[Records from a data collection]
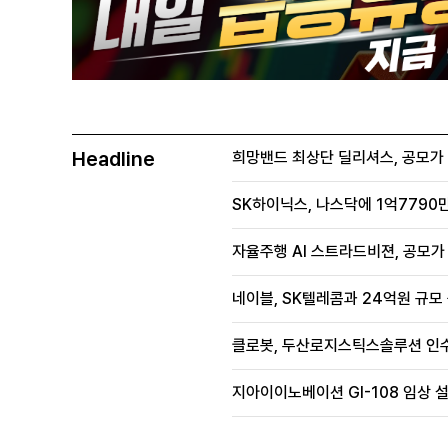
Headline
희망밴드 최상단 딜리셔스, 공모가 70
SK하이닉스, 나스닥에 1억7790만
자율주행 AI 스트라드비젼, 공모가 1
네이블, SK텔레콤과 24억원 규모
클로봇, 두산로지스틱스솔루션 인수
지아이이노베이션 GI-108 임상 설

◆ **Exercise requirements**
Set down only the line containing "SK하이닉스, 나스닥에 1억7790만" and the lines after it through the end, exactly as they appear above.

◆ **Exercise result**
SK하이닉스, 나스닥에 1억7790만
자율주행 AI 스트라드비젼, 공모가 1
네이블, SK텔레콤과 24억원 규모
클로봇, 두산로지스틱스솔루션 인수
지아이이노베이션 GI-108 임상 설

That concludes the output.